** What is needed **
Using the listing below, report how many lines hold the word "Poudrée", and nothing else.

** Supplied data **
╭──

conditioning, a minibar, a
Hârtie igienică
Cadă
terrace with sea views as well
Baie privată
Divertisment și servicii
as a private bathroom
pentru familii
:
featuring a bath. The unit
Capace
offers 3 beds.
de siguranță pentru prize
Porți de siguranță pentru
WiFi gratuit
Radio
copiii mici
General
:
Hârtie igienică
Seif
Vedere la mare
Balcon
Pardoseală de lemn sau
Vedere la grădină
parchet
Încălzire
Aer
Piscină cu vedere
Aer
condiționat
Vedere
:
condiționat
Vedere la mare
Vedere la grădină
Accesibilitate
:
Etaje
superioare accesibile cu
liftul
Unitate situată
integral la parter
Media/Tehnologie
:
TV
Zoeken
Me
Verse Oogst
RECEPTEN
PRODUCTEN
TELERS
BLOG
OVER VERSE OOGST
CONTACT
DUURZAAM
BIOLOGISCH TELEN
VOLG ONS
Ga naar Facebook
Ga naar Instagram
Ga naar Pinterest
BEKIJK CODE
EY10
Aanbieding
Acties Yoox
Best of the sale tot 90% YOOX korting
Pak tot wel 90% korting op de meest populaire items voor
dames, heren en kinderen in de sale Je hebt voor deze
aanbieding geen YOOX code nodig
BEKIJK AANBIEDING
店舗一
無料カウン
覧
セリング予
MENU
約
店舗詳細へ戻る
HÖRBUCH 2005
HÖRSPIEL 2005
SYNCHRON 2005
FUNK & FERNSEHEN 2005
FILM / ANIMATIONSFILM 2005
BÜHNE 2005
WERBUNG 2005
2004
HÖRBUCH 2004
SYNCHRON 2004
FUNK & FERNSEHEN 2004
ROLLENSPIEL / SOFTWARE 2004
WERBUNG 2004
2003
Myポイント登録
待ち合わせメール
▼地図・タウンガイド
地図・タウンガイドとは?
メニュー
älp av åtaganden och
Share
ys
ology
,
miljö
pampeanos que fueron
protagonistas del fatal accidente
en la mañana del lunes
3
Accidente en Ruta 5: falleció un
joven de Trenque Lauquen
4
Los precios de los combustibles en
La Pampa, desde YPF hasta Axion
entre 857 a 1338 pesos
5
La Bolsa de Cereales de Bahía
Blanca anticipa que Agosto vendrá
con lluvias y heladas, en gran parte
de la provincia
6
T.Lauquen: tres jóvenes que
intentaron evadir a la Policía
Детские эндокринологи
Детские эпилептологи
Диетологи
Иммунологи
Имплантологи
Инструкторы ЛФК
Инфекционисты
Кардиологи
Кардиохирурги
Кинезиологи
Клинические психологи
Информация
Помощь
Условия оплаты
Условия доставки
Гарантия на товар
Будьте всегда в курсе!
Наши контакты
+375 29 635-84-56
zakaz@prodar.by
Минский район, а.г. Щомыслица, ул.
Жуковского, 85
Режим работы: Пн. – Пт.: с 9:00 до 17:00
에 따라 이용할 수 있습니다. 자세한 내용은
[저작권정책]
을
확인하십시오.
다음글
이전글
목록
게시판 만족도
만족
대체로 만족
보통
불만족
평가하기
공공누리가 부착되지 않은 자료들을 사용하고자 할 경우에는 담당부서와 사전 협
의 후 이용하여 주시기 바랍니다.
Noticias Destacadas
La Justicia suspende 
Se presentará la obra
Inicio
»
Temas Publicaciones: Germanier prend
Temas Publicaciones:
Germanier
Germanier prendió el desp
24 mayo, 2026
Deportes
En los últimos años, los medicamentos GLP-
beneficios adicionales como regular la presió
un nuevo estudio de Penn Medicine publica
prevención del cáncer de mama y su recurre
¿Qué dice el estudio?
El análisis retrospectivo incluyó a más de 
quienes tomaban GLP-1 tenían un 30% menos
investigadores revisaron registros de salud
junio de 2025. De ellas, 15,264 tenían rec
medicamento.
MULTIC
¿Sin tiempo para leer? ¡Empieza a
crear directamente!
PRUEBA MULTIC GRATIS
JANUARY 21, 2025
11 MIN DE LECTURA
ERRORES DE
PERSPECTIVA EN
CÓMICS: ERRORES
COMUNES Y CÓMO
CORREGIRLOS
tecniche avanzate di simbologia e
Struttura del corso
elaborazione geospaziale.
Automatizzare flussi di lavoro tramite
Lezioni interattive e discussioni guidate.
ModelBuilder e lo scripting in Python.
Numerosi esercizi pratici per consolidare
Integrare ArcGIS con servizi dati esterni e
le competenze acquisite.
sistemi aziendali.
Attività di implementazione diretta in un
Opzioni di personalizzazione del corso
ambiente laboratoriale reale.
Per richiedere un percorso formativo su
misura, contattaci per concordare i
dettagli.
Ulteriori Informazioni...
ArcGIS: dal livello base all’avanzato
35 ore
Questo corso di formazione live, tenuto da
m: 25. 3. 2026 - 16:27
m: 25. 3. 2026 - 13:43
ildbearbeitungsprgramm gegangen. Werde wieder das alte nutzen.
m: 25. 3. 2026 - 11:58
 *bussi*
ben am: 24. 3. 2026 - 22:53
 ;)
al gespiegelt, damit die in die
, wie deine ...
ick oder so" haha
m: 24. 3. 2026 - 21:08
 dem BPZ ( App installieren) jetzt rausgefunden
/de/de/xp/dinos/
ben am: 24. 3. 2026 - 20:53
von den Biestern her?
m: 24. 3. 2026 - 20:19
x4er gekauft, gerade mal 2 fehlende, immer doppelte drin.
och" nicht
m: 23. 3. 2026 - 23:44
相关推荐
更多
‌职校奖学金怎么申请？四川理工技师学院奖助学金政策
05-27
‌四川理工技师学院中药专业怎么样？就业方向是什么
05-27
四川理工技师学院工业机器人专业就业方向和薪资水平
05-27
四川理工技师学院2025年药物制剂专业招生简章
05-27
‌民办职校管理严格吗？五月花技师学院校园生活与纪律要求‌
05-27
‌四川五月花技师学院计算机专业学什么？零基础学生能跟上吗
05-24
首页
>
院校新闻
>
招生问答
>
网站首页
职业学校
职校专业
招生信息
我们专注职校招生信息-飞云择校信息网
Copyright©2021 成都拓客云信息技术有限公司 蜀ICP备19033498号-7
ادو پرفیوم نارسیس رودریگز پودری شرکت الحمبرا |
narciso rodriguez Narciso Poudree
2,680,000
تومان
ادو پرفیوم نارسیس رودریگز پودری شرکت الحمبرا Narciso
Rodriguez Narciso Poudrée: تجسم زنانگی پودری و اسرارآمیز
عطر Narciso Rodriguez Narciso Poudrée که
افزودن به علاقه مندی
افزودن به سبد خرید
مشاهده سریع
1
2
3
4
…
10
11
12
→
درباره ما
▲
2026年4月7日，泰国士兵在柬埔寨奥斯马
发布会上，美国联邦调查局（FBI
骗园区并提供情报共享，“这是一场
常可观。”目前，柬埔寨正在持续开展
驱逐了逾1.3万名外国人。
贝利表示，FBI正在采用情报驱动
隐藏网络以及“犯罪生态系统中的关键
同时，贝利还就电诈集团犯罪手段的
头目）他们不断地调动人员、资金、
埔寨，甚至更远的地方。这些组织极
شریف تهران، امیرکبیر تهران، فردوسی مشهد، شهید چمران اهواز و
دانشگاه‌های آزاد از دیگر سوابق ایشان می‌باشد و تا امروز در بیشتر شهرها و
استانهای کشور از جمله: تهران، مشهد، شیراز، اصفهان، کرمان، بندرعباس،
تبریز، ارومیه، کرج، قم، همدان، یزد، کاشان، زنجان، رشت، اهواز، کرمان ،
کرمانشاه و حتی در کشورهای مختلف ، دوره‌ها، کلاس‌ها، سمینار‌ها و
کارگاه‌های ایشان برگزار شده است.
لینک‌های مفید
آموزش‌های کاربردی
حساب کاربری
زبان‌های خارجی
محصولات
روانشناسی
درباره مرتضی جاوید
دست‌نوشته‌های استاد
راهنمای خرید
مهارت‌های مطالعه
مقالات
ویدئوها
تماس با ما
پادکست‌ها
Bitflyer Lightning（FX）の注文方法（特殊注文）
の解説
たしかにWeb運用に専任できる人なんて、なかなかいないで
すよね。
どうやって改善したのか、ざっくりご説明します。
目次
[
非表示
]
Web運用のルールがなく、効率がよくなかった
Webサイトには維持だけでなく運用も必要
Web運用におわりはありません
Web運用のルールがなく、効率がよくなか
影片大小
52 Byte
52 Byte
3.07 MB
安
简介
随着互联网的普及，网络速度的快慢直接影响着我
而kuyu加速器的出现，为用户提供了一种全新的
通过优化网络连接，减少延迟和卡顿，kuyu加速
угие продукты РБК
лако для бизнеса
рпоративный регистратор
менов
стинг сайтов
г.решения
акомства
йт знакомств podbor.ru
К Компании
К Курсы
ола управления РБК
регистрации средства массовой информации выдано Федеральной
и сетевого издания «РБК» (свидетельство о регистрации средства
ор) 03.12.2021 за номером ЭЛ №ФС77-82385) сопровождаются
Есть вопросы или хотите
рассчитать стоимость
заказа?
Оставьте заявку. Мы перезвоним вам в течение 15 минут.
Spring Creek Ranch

╰──

** Written reply **
2